____ INPUT DATA

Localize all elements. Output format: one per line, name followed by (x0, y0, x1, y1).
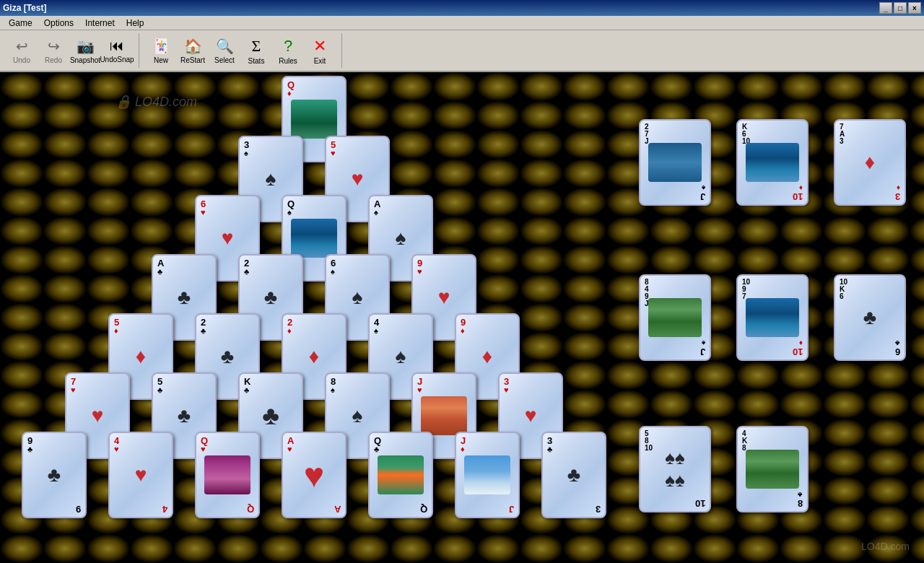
select-label: Select (214, 56, 235, 64)
exit-button[interactable]: ✕ Exit (304, 33, 336, 68)
rules-icon: ? (284, 37, 292, 56)
right-card-2[interactable]: K610 10 ♦ (736, 119, 808, 206)
undo-button[interactable]: ↩ Undo (6, 33, 38, 68)
card-3-clubs[interactable]: 3 ♣ ♣ 3 (541, 432, 606, 518)
titlebar: Giza [Test] _ □ × (0, 0, 924, 16)
undo-icon: ↩ (16, 38, 28, 55)
menu-internet[interactable]: Internet (79, 17, 121, 30)
right-card-5[interactable]: 1097 10 ♦ (736, 274, 808, 361)
restart-label: ReStart (180, 56, 205, 64)
titlebar-title: Giza [Test] (3, 3, 46, 13)
select-button[interactable]: 🔍 Select (209, 33, 240, 68)
stats-button[interactable]: Σ Stats (240, 33, 272, 68)
stats-label: Stats (248, 57, 265, 65)
right-card-3[interactable]: 7A3 ♦ 3 ♦ (834, 119, 906, 206)
undosnap-icon: ⏮ (110, 38, 124, 54)
redo-button[interactable]: ↪ Redo (38, 33, 69, 68)
exit-icon: ✕ (313, 37, 326, 56)
card-4-hearts[interactable]: 4 ♥ ♥ 4 (108, 432, 173, 518)
undosnap-label: UndoSnap (100, 56, 134, 64)
right-card-4[interactable]: 849J J ♠ (639, 274, 711, 361)
right-card-6[interactable]: 10K6 ♣ 6 ♣ (834, 274, 906, 361)
card-A-hearts[interactable]: A ♥ ♥ A (282, 432, 346, 518)
snapshot-button[interactable]: 📷 Snapshot (69, 33, 101, 68)
new-icon: 🃏 (152, 38, 170, 55)
stats-icon: Σ (252, 37, 261, 56)
new-label: New (154, 56, 168, 64)
new-button[interactable]: 🃏 New (145, 33, 177, 68)
right-card-1[interactable]: 27J J ♠ (639, 119, 711, 206)
card-Q-hearts[interactable]: Q ♥ Q (195, 432, 260, 518)
game-area: 🔒 LO4D.com LO4D.com Q ♦ Q ♦ 3 ♠ ♠ 3 5 ♥ … (0, 72, 924, 563)
menu-options[interactable]: Options (38, 17, 79, 30)
menubar: Game Options Internet Help (0, 16, 924, 30)
restart-button[interactable]: 🏠 ReStart (177, 33, 209, 68)
menu-help[interactable]: Help (121, 17, 150, 30)
rules-button[interactable]: ? Rules (272, 33, 304, 68)
undosnap-button[interactable]: ⏮ UndoSnap (101, 33, 133, 68)
redo-label: Redo (45, 56, 62, 64)
redo-icon: ↪ (48, 38, 60, 55)
maximize-button[interactable]: □ (894, 2, 907, 14)
restart-icon: 🏠 (184, 38, 202, 55)
card-Q-clubs[interactable]: Q ♣ Q (368, 432, 433, 518)
toolbar: ↩ Undo ↪ Redo 📷 Snapshot ⏮ UndoSnap 🃏 Ne… (0, 30, 924, 72)
right-card-8[interactable]: 4K8 8 ♣ (736, 426, 808, 512)
right-card-7[interactable]: 5810 ♠♠♠♠ 10 (639, 426, 711, 512)
minimize-button[interactable]: _ (879, 2, 892, 14)
menu-game[interactable]: Game (3, 17, 38, 30)
card-J-diamonds[interactable]: J ♦ J (455, 432, 520, 518)
close-button[interactable]: × (908, 2, 921, 14)
select-icon: 🔍 (216, 38, 234, 55)
titlebar-controls: _ □ × (879, 2, 921, 14)
undo-label: Undo (13, 56, 30, 64)
card-9-clubs[interactable]: 9 ♣ ♣ 9 (22, 432, 87, 518)
rules-label: Rules (279, 57, 297, 65)
snapshot-label: Snapshot (70, 56, 100, 64)
snapshot-icon: 📷 (77, 38, 95, 55)
toolbar-group-main: 🃏 New 🏠 ReStart 🔍 Select Σ Stats ? Rules… (145, 33, 342, 68)
toolbar-group-undoredo: ↩ Undo ↪ Redo 📷 Snapshot ⏮ UndoSnap (6, 33, 139, 68)
exit-label: Exit (314, 57, 326, 65)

________

**WHAT IS BEING ASKED**
Quote the records in their entirety, keeping the wording exact and excluding pictures.

**SOLUTION TO THE EXERCISE**
Localize all elements. Output format: one per line, name followed by (x0, y0, x1, y1).
select-label: Select (214, 56, 235, 64)
exit-button[interactable]: ✕ Exit (304, 33, 336, 68)
rules-icon: ? (284, 37, 292, 56)
right-card-2[interactable]: K610 10 ♦ (736, 119, 808, 206)
undo-button[interactable]: ↩ Undo (6, 33, 38, 68)
card-3-clubs[interactable]: 3 ♣ ♣ 3 (541, 432, 606, 518)
titlebar: Giza [Test] _ □ × (0, 0, 924, 16)
undo-icon: ↩ (16, 38, 28, 55)
menu-internet[interactable]: Internet (79, 17, 121, 30)
right-card-5[interactable]: 1097 10 ♦ (736, 274, 808, 361)
restart-label: ReStart (180, 56, 205, 64)
titlebar-title: Giza [Test] (3, 3, 46, 13)
select-button[interactable]: 🔍 Select (209, 33, 240, 68)
stats-button[interactable]: Σ Stats (240, 33, 272, 68)
stats-label: Stats (248, 57, 265, 65)
right-card-3[interactable]: 7A3 ♦ 3 ♦ (834, 119, 906, 206)
undosnap-icon: ⏮ (110, 38, 124, 54)
redo-button[interactable]: ↪ Redo (38, 33, 69, 68)
exit-icon: ✕ (313, 37, 326, 56)
card-4-hearts[interactable]: 4 ♥ ♥ 4 (108, 432, 173, 518)
undosnap-label: UndoSnap (100, 56, 134, 64)
right-card-4[interactable]: 849J J ♠ (639, 274, 711, 361)
right-card-6[interactable]: 10K6 ♣ 6 ♣ (834, 274, 906, 361)
card-A-hearts[interactable]: A ♥ ♥ A (282, 432, 346, 518)
snapshot-button[interactable]: 📷 Snapshot (69, 33, 101, 68)
new-icon: 🃏 (152, 38, 170, 55)
stats-icon: Σ (252, 37, 261, 56)
new-label: New (154, 56, 168, 64)
new-button[interactable]: 🃏 New (145, 33, 177, 68)
right-card-1[interactable]: 27J J ♠ (639, 119, 711, 206)
card-Q-hearts[interactable]: Q ♥ Q (195, 432, 260, 518)
game-area: 🔒 LO4D.com LO4D.com Q ♦ Q ♦ 3 ♠ ♠ 3 5 ♥ … (0, 72, 924, 563)
menu-options[interactable]: Options (38, 17, 79, 30)
menubar: Game Options Internet Help (0, 16, 924, 30)
restart-button[interactable]: 🏠 ReStart (177, 33, 209, 68)
menu-help[interactable]: Help (121, 17, 150, 30)
rules-button[interactable]: ? Rules (272, 33, 304, 68)
undosnap-button[interactable]: ⏮ UndoSnap (101, 33, 133, 68)
redo-label: Redo (45, 56, 62, 64)
redo-icon: ↪ (48, 38, 60, 55)
maximize-button[interactable]: □ (894, 2, 907, 14)
restart-icon: 🏠 (184, 38, 202, 55)
card-Q-clubs[interactable]: Q ♣ Q (368, 432, 433, 518)
toolbar: ↩ Undo ↪ Redo 📷 Snapshot ⏮ UndoSnap 🃏 Ne… (0, 30, 924, 72)
right-card-8[interactable]: 4K8 8 ♣ (736, 426, 808, 512)
right-card-7[interactable]: 5810 ♠♠♠♠ 10 (639, 426, 711, 512)
minimize-button[interactable]: _ (879, 2, 892, 14)
menu-game[interactable]: Game (3, 17, 38, 30)
card-J-diamonds[interactable]: J ♦ J (455, 432, 520, 518)
close-button[interactable]: × (908, 2, 921, 14)
select-icon: 🔍 (216, 38, 234, 55)
titlebar-controls: _ □ × (879, 2, 921, 14)
undo-label: Undo (13, 56, 30, 64)
card-9-clubs[interactable]: 9 ♣ ♣ 9 (22, 432, 87, 518)
rules-label: Rules (279, 57, 297, 65)
snapshot-label: Snapshot (70, 56, 100, 64)
snapshot-icon: 📷 (77, 38, 95, 55)
toolbar-group-main: 🃏 New 🏠 ReStart 🔍 Select Σ Stats ? Rules… (145, 33, 342, 68)
toolbar-group-undoredo: ↩ Undo ↪ Redo 📷 Snapshot ⏮ UndoSnap (6, 33, 139, 68)
exit-label: Exit (314, 57, 326, 65)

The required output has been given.